This may end up being a bit rambly, so bear with me if you can.
I had a therapy session recently. We talked about my transition work which is all about coming out in my professional life these days. We also talked about some of the more personal aspects and impacts of transition, namely the impact it’s having on my intimate relationships. And we also talked about the idea of integration and what transitioning means to me internally.
A lot of what gets talked about when someone is in transition are the external changes, the stuff obvious to other people. Today I’ve been pondering the less visible changes. People notice if you change your legal name, they don’t notice when you start seeing your insides in a new way.
I’m seeing my insides in a new way now, well, it’s a process and I think it’s been happening for a while and I’m becoming more aware of it. There was a time not so long ago, where I was living two lives, two almost completely separate lives. I created an alternate identity for myself, a space I could experiment within, a space I could explore gender and identity and relationships that were very different from what I had been experiencing previously. I created the identity Kyle Jones and the Butchtastic place because I didn’t believe it was possible to explore these topics within my existing identity. I wanted to know what it felt like to be perceived and received the way I wanted to without the baggage of my history and my other life. I wanted to strut around as Kyle without having to explain Casey.
This was one of the most liberating things I’ve ever done. It was absolutely the right thing to do at the time. It was also a decision that eventually drove a wedge between my wife and I and if I’d continued that split of my identities, I’m now certain a split is what would have happened to us. She said as much the other day, when I talked to her about my session.
A couple of years ago, I couldn’t imagine or envision what it would be like to integrate my two selves into one. Or, wait, I take that back. I could imagine something and it wasn’t pleasant. What I thought would happen made me panicky and I didn’t want to consider it. I panicked because all I could imagine from integration was giving up what I had discovered, or large parts of it. At the time, I couldn’t imagine my masculinity, my male self, my Kyle-ness, becoming a part of my day-to-day life. I couldn’t imagine my family accepting it, my co-workers or even my wife.
I lived two lives for a few years. I kept them mostly separate, though over time the distinction became more and more blurred. I invited Casey friends to check out my Kyle side and this blog. I invited Kyle friends who had earned my trust to become Casey friends.
My therapist invited me to draw a diagram illustrating the areas of my life and self that belong to Kyle and to Casey, along with the overlap. She also talked about my core self, that part of me that has always felt genderless, bottomless, bigger than all of it. What elements of Kyle and Casey really reside there? What is my core made up of? I’ve made drawings like this before, attempting to organize all of my self-stuff in a way that made sense. Once I have my current drawing, I’m going to pull out the ones I made previously.
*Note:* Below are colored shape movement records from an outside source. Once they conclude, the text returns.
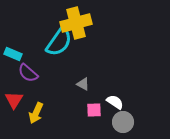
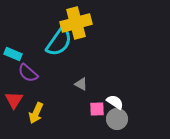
gray triangle: moved 2 px left
pink square: moved 3 px right, 1 px up
gray circle: moved 6 px left, 3 px up
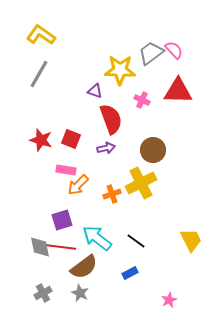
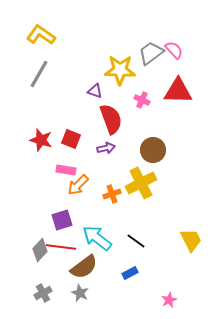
gray diamond: moved 3 px down; rotated 55 degrees clockwise
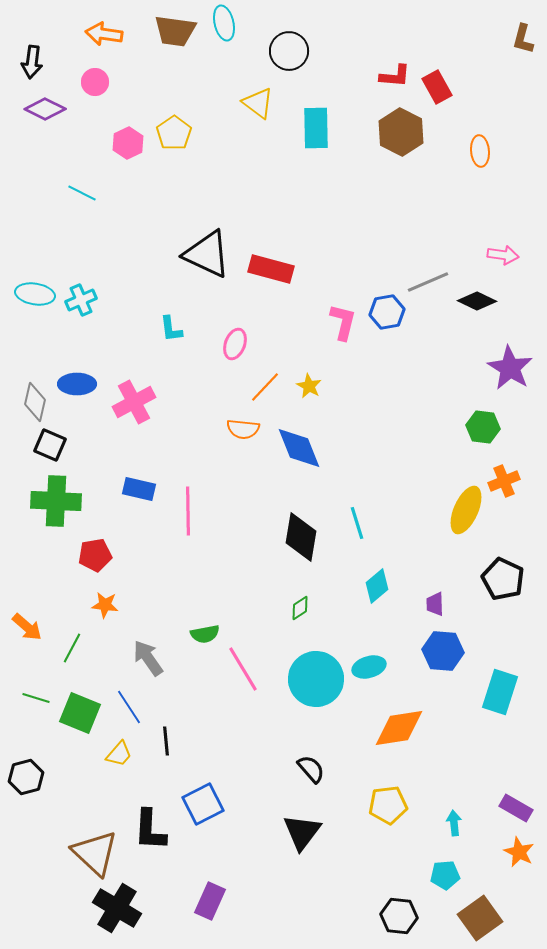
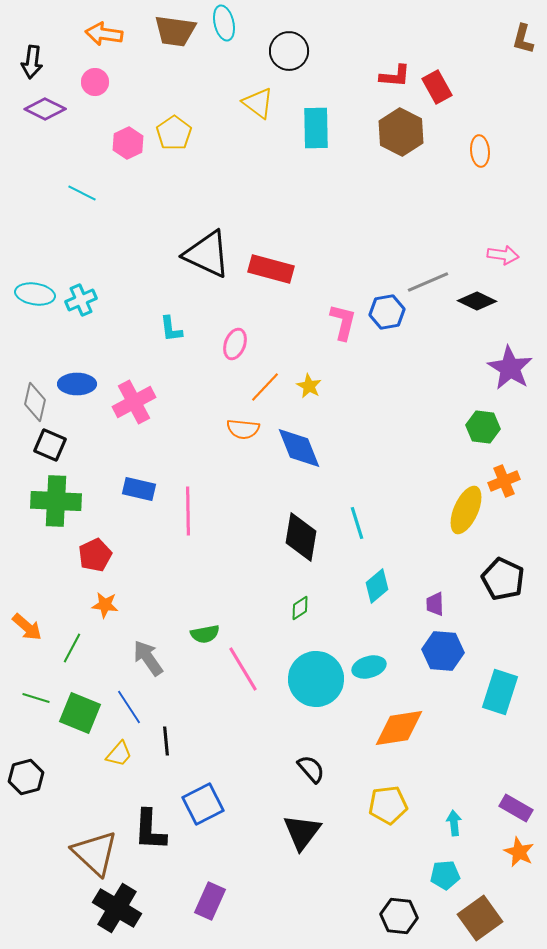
red pentagon at (95, 555): rotated 16 degrees counterclockwise
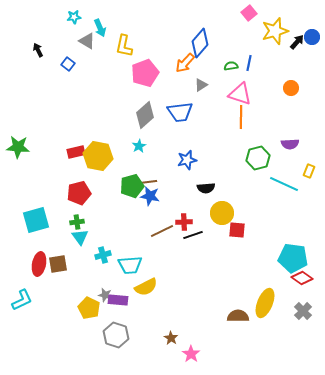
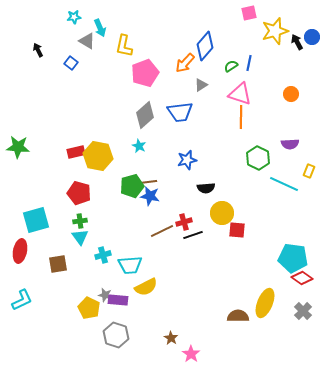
pink square at (249, 13): rotated 28 degrees clockwise
black arrow at (297, 42): rotated 70 degrees counterclockwise
blue diamond at (200, 43): moved 5 px right, 3 px down
blue square at (68, 64): moved 3 px right, 1 px up
green semicircle at (231, 66): rotated 24 degrees counterclockwise
orange circle at (291, 88): moved 6 px down
cyan star at (139, 146): rotated 16 degrees counterclockwise
green hexagon at (258, 158): rotated 20 degrees counterclockwise
red pentagon at (79, 193): rotated 30 degrees clockwise
green cross at (77, 222): moved 3 px right, 1 px up
red cross at (184, 222): rotated 14 degrees counterclockwise
red ellipse at (39, 264): moved 19 px left, 13 px up
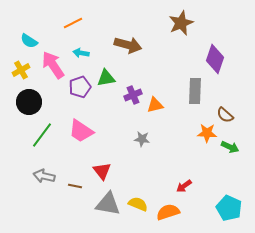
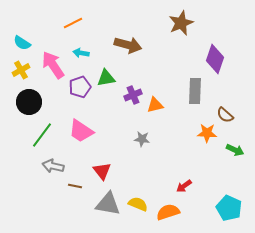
cyan semicircle: moved 7 px left, 2 px down
green arrow: moved 5 px right, 3 px down
gray arrow: moved 9 px right, 10 px up
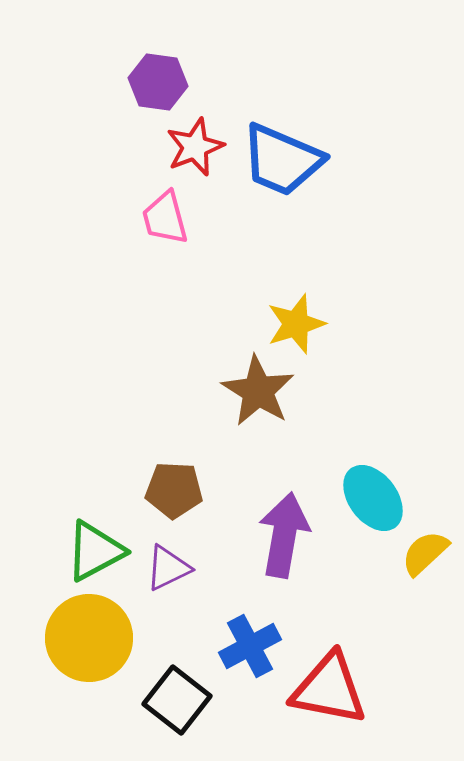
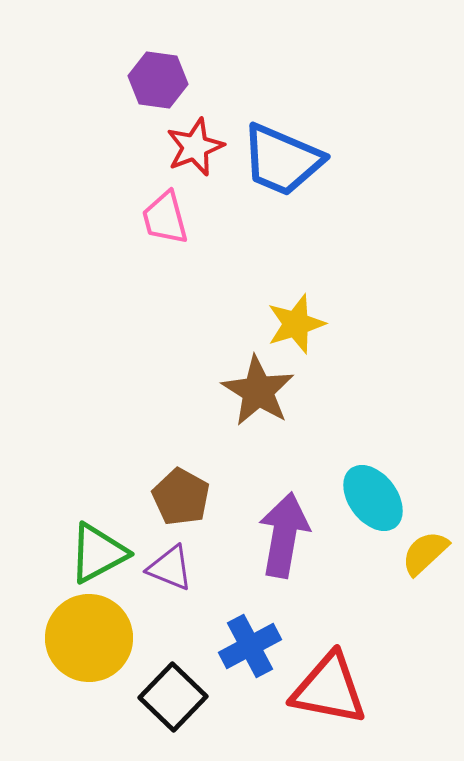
purple hexagon: moved 2 px up
brown pentagon: moved 7 px right, 7 px down; rotated 26 degrees clockwise
green triangle: moved 3 px right, 2 px down
purple triangle: moved 2 px right; rotated 48 degrees clockwise
black square: moved 4 px left, 3 px up; rotated 6 degrees clockwise
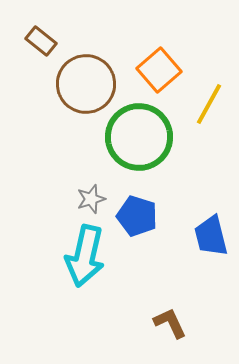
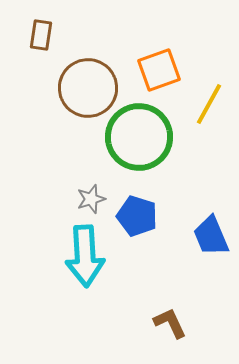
brown rectangle: moved 6 px up; rotated 60 degrees clockwise
orange square: rotated 21 degrees clockwise
brown circle: moved 2 px right, 4 px down
blue trapezoid: rotated 9 degrees counterclockwise
cyan arrow: rotated 16 degrees counterclockwise
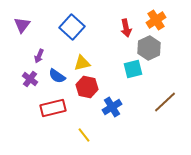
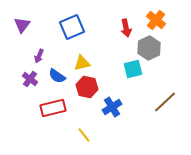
orange cross: rotated 18 degrees counterclockwise
blue square: rotated 25 degrees clockwise
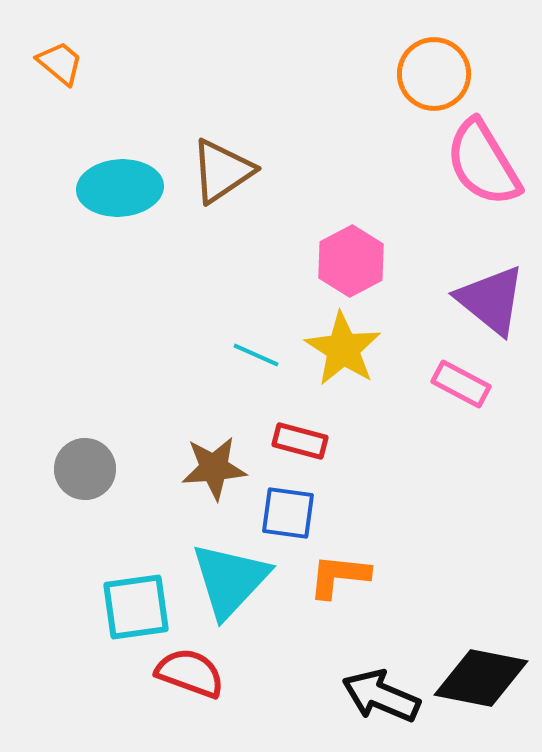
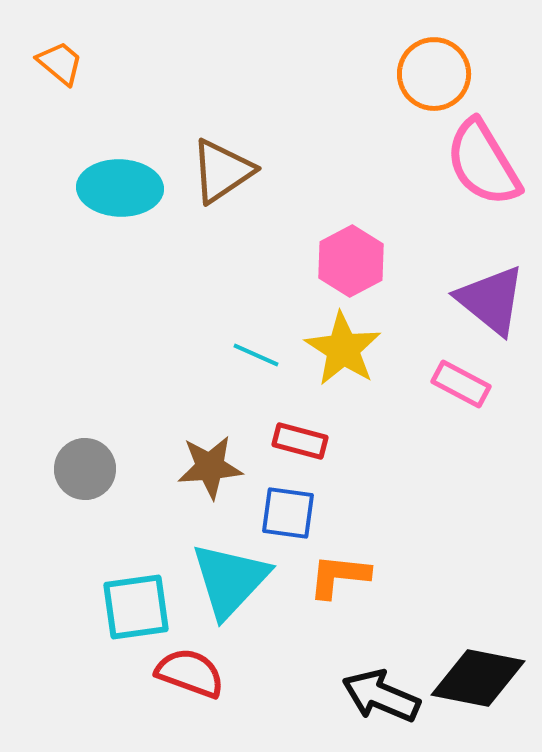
cyan ellipse: rotated 6 degrees clockwise
brown star: moved 4 px left, 1 px up
black diamond: moved 3 px left
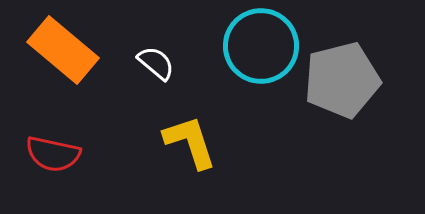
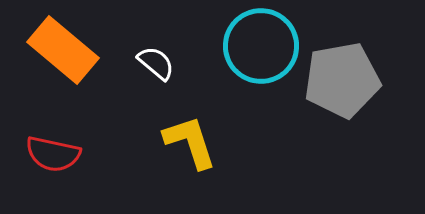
gray pentagon: rotated 4 degrees clockwise
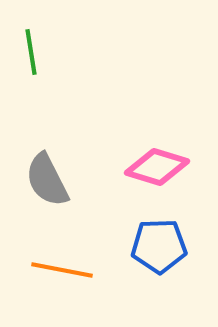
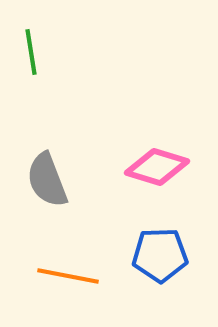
gray semicircle: rotated 6 degrees clockwise
blue pentagon: moved 1 px right, 9 px down
orange line: moved 6 px right, 6 px down
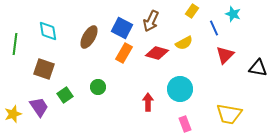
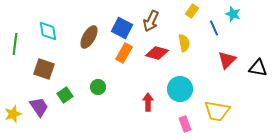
yellow semicircle: rotated 72 degrees counterclockwise
red triangle: moved 2 px right, 5 px down
yellow trapezoid: moved 12 px left, 3 px up
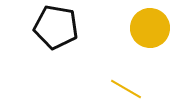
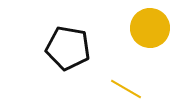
black pentagon: moved 12 px right, 21 px down
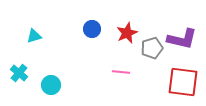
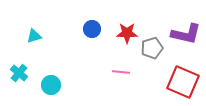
red star: rotated 25 degrees clockwise
purple L-shape: moved 4 px right, 5 px up
red square: rotated 16 degrees clockwise
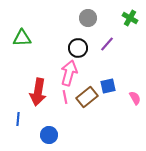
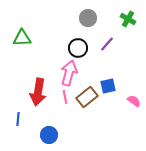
green cross: moved 2 px left, 1 px down
pink semicircle: moved 1 px left, 3 px down; rotated 24 degrees counterclockwise
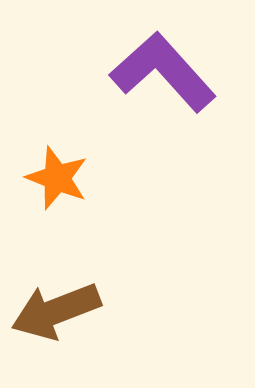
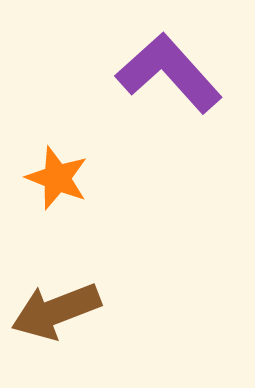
purple L-shape: moved 6 px right, 1 px down
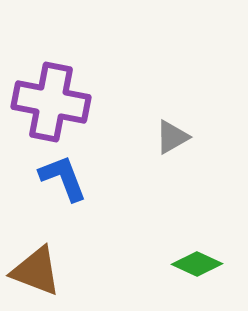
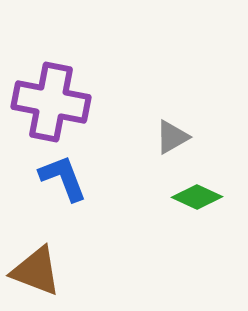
green diamond: moved 67 px up
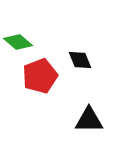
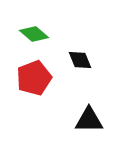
green diamond: moved 16 px right, 8 px up
red pentagon: moved 6 px left, 2 px down
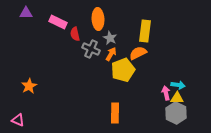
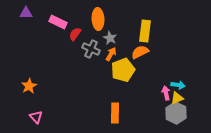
red semicircle: rotated 48 degrees clockwise
orange semicircle: moved 2 px right, 1 px up
yellow triangle: rotated 24 degrees counterclockwise
pink triangle: moved 18 px right, 3 px up; rotated 24 degrees clockwise
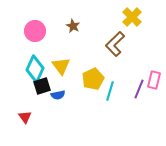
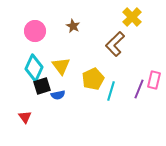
cyan diamond: moved 1 px left, 1 px up
cyan line: moved 1 px right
I know there will be differences and I’m certain I’ll learn something through the comparison.
What does this all mean for Kyle and Casey? Neither really ever stood alone. The sense of self that has been Kyle has always leaned on Casey for support. Casey likewise reached into Kyle’s bag of tricks when the occasion warranted. I know now that I can proceed with my transition, my integration without being required to leave something dear to me behind. All options are open to me. I have the support of my family, my friends, my wife. Not to say it will always be easy, there are some choices I might make that will require a lot of accommodation on the part of others, even more than having to learn to use different pronouns. I’m wondering about legally changing my name. I am still not sure what to do about my boobs. I may still try T at some point.
Hopefully, integration means I feel more me, more whole. Two years ago I couldn’t imagine being where I am now, so what future will I realize two years from now that I can’t imagine now? Maybe I should try, perhaps I should allow myself to imagine things that seem impossible now. Maybe I should imagine myself whole.